From noise to first words
We kept this first model deliberately tiny - small enough to train on an ordinary computer, with no specialised hardware, in about two hours. It is very much a warm-up, not the finished article. But watching it learn was genuinely moving.
It begins as pure noise: random output, no structure, no words. Then, step by step, patterns start to surface. And after a couple of hours, when we asked it to continue the phrase "Tallinn on" ("Tallinn is"), it gave us this:
Tallinn on ta, aga ta ta ta ta aga neid see ta ta kui ta oma ta oli ka tema…
It's babbling. Ta - he, she, it. Aga - but. Kui - if. Oli - was. The handful of little words that hold every Estonian sentence together, repeated like a toddler who has just discovered them and can't quite stop. It isn't saying anything yet. But it is unmistakably trying to say it in Estonian - and we found that oddly delightful.
And every so often, it startles you. Elsewhere in the same session, out of the same fog, came a clean, grammatical fragment:
…1991. aastal kuulus ta Eesti Vabariigi koosseisu.
("…in 1991 it became part of the Republic of Estonia.")
A real sentence, correctly formed, appearing out of nowhere. That's the moment you realise the thing is genuinely learning - not memorising, learning - and you start to imagine what it will sound like after a proper, full-scale training run.
Grounded, or nothing at all
The other half of Lectorium is the part that matters most for law: it should never make things up. Our design principle has been blunt from the start - an answer without a citation is not an answer worth giving.
So we built the retrieval-and-citation machinery: the system finds the relevant legal text first, and only then forms a response, always pointing back to the source. Crucially, if it can't find anything relevant enough, it says so instead of guessing. We've tested this end to end and it behaves exactly as intended - ask it something off-topic and it politely declines rather than inventing a paragraph.
One honest caveat: for now, we've tested this on a small, hand-made sample of employment-law text - not the real statute book. Wiring Lectorium up to live Riigi Teataja is one of our next steps. We're being careful here on purpose: the whole point is trustworthiness, and we'd rather show you a modest thing that works than an impressive thing that doesn't.
What we're still figuring out
We're early, and we're happy to say so. The open questions from our first post are still open - but we now have first answers to some of them:
- How much does an Estonian-first tokenizer matter? More than we expected. That "reads in words, not letters" gain is real and measurable.
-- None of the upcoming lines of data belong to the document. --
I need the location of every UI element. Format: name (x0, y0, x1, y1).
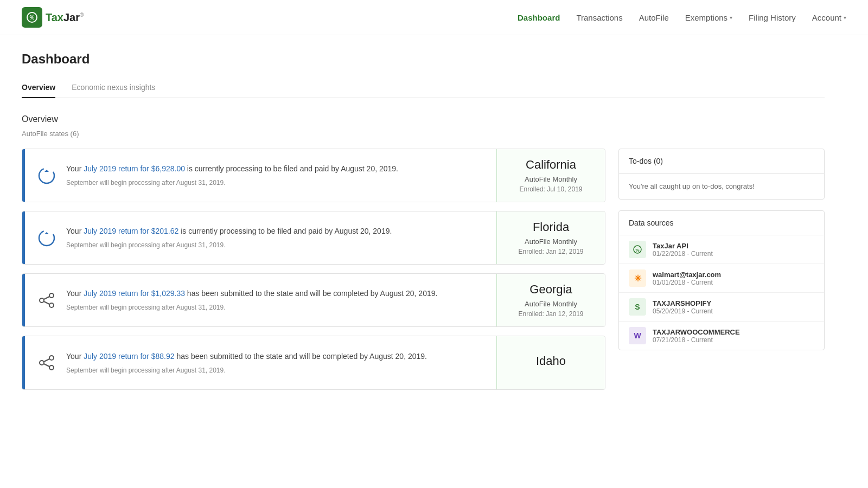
shopify-icon: S (629, 298, 646, 316)
tabs: Overview Economic nexus insights (22, 78, 825, 98)
card-text: Your July 2019 return for $6,928.00 is c… (66, 163, 486, 188)
card-prefix-2: Your (66, 289, 84, 298)
tab-overview[interactable]: Overview (22, 78, 55, 98)
state-plan-1: AutoFile Monthly (525, 237, 577, 246)
svg-point-6 (40, 298, 44, 303)
autofile-card-california: Your July 2019 return for $6,928.00 is c… (22, 149, 605, 202)
nav-exemptions[interactable]: Exemptions ▾ (685, 13, 732, 22)
main-content: Dashboard Overview Economic nexus insigh… (0, 35, 846, 415)
state-name-2: Georgia (529, 282, 572, 297)
nav-transactions[interactable]: Transactions (576, 13, 622, 22)
svg-point-4 (49, 293, 54, 298)
svg-line-12 (44, 359, 49, 362)
card-icon-refresh (36, 228, 58, 248)
card-icon-refresh (36, 166, 58, 185)
card-suffix-2: has been submitted to the state and will… (185, 289, 437, 298)
todos-body: You're all caught up on to-dos, congrats… (619, 174, 824, 199)
account-dropdown-icon: ▾ (844, 15, 846, 21)
card-suffix-3: has been submitted to the state and will… (175, 352, 427, 361)
card-suffix-0: is currently processing to be filed and … (185, 164, 398, 173)
state-enrolled-1: Enrolled: Jan 12, 2019 (518, 248, 583, 255)
card-link-3[interactable]: July 2019 return for $88.92 (84, 352, 174, 361)
svg-line-7 (44, 297, 49, 299)
data-sources-header: Data sources (619, 211, 824, 235)
logo[interactable]: % TaxJar® (22, 7, 84, 28)
nav-filing-history[interactable]: Filing History (749, 13, 796, 22)
card-body: Your July 2019 return for $1,029.33 has … (25, 274, 496, 326)
ds-date-0: 01/22/2018 - Current (653, 250, 713, 258)
svg-text:%: % (30, 15, 35, 21)
autofile-states-label: AutoFile states (6) (22, 130, 825, 138)
card-link-0[interactable]: July 2019 return for $6,928.00 (84, 164, 185, 173)
autofile-cards-column: Your July 2019 return for $6,928.00 is c… (22, 149, 605, 399)
card-body: Your July 2019 return for $201.62 is cur… (25, 211, 496, 264)
overview-section-title: Overview (22, 114, 825, 124)
state-enrolled-2: Enrolled: Jan 12, 2019 (518, 310, 583, 318)
taxjar-api-icon: % (629, 241, 646, 258)
svg-point-10 (49, 365, 54, 370)
card-subtext-2: September will begin processing after Au… (66, 303, 486, 312)
svg-point-9 (49, 356, 54, 360)
state-name-0: California (526, 158, 576, 172)
card-suffix-1: is currently processing to be filed and … (178, 227, 392, 235)
logo-icon: % (22, 7, 42, 28)
ds-name-1: walmart@taxjar.com (653, 271, 721, 279)
state-plan-2: AutoFile Monthly (525, 300, 577, 308)
walmart-icon: ✳ (629, 269, 646, 287)
todos-box: To-dos (0) You're all caught up on to-do… (618, 149, 825, 200)
card-link-1[interactable]: July 2019 return for $201.62 (84, 227, 178, 235)
state-name-1: Florida (533, 220, 569, 234)
ds-date-1: 01/01/2018 - Current (653, 279, 721, 286)
state-card-georgia: Georgia AutoFile Monthly Enrolled: Jan 1… (496, 274, 605, 326)
svg-point-11 (40, 361, 44, 365)
card-prefix-0: Your (66, 164, 84, 173)
data-source-shopify: S TAXJARSHOPIFY 05/20/2019 - Current (619, 293, 824, 322)
logo-text: TaxJar® (46, 11, 84, 24)
state-card-florida: Florida AutoFile Monthly Enrolled: Jan 1… (496, 211, 605, 264)
ds-name-3: TAXJARWOOCOMMERCE (653, 328, 740, 336)
ds-name-2: TAXJARSHOPIFY (653, 299, 713, 307)
nav-links: Dashboard Transactions AutoFile Exemptio… (518, 13, 846, 22)
card-prefix-3: Your (66, 352, 84, 361)
nav-dashboard[interactable]: Dashboard (518, 13, 560, 22)
state-card-california: California AutoFile Monthly Enrolled: Ju… (496, 149, 605, 202)
card-subtext-1: September will begin processing after Au… (66, 240, 486, 250)
card-body: Your July 2019 return for $88.92 has bee… (25, 336, 496, 389)
walmart-info: walmart@taxjar.com 01/01/2018 - Current (653, 271, 721, 286)
state-card-idaho: Idaho (496, 336, 605, 389)
card-prefix-1: Your (66, 227, 84, 235)
card-subtext-0: September will begin processing after Au… (66, 178, 486, 188)
svg-line-13 (44, 364, 49, 367)
card-text: Your July 2019 return for $201.62 is cur… (66, 226, 486, 250)
todos-header: To-dos (0) (619, 149, 824, 174)
autofile-card-idaho: Your July 2019 return for $88.92 has bee… (22, 336, 605, 390)
svg-line-8 (44, 301, 49, 304)
card-text: Your July 2019 return for $88.92 has bee… (66, 351, 486, 375)
shopify-info: TAXJARSHOPIFY 05/20/2019 - Current (653, 299, 713, 315)
ds-date-2: 05/20/2019 - Current (653, 307, 713, 315)
card-subtext-3: September will begin processing after Au… (66, 365, 486, 375)
exemptions-dropdown-icon: ▾ (730, 15, 732, 21)
tab-economic-nexus[interactable]: Economic nexus insights (72, 78, 155, 98)
page-title: Dashboard (22, 52, 825, 67)
svg-text:%: % (635, 248, 639, 253)
autofile-card-florida: Your July 2019 return for $201.62 is cur… (22, 211, 605, 265)
state-plan-0: AutoFile Monthly (525, 175, 577, 183)
autofile-card-georgia: Your July 2019 return for $1,029.33 has … (22, 273, 605, 327)
navbar: % TaxJar® Dashboard Transactions AutoFil… (0, 0, 868, 35)
woocommerce-info: TAXJARWOOCOMMERCE 07/21/2018 - Current (653, 328, 740, 344)
taxjar-api-info: TaxJar API 01/22/2018 - Current (653, 242, 713, 258)
card-body: Your July 2019 return for $6,928.00 is c… (25, 149, 496, 202)
state-enrolled-0: Enrolled: Jul 10, 2019 (519, 185, 582, 193)
ds-name-0: TaxJar API (653, 242, 713, 250)
ds-date-3: 07/21/2018 - Current (653, 336, 740, 344)
woo-icon: W (629, 327, 646, 344)
data-source-woocommerce: W TAXJARWOOCOMMERCE 07/21/2018 - Current (619, 322, 824, 350)
data-source-taxjar-api: % TaxJar API 01/22/2018 - Current (619, 235, 824, 264)
svg-point-5 (49, 303, 54, 307)
nav-account[interactable]: Account ▾ (812, 13, 846, 22)
card-link-2[interactable]: July 2019 return for $1,029.33 (84, 289, 185, 298)
nav-autofile[interactable]: AutoFile (639, 13, 669, 22)
state-name-3: Idaho (536, 354, 566, 368)
right-sidebar: To-dos (0) You're all caught up on to-do… (618, 149, 825, 399)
- How small can the model be and still produce coherent Estonian? Our tiny warm-up babbles charmingly but isn't coherent yet - that takes a bigger model and a longer training run, which is exactly where we're headed next.
- Can retrieval keep it honest? So far, yes - the refuse-when-unsure behaviour works. The real test comes when we point it at the full body of Estonian legislation.
The next milestone is a proper training run on real hardware, and connecting the system to live Riigi Teataja so it reads actual law rather than our practice text.
A few things under the hood
For the curious, in plain terms:
- From scratch. We're not fine-tuning someone else's model - we're training our own, so we understand every part of it.
- Small on purpose. This first model is a fraction of the size of the giants in the headlines, and it ran on a normal computer. Small is a design choice, not a limitation.
- Estonian-first. Our own tokenizer, trained on Estonian, built around the language rather than bolted onto an English core.
- Cite, then answer. Retrieval comes before generation, and sources come with every answer - by design, not as an afterthought.
Where we go next
This was the "does the whole machine actually run?" milestone, and the answer is yes - end to end, on real Estonian text, with our own tokenizer, our own model, and a citation-first design. What we have is not yet a tool you'd hand to a lawyer. It's the foundation you build one on, and it's standing.
We'll keep sharing as we go - the good runs and the bad, the things that surprise us, and hopefully, before long, a model that graduates from babbling to something you'd actually want to read.
More soon, from the Crowned Phoenix workshop.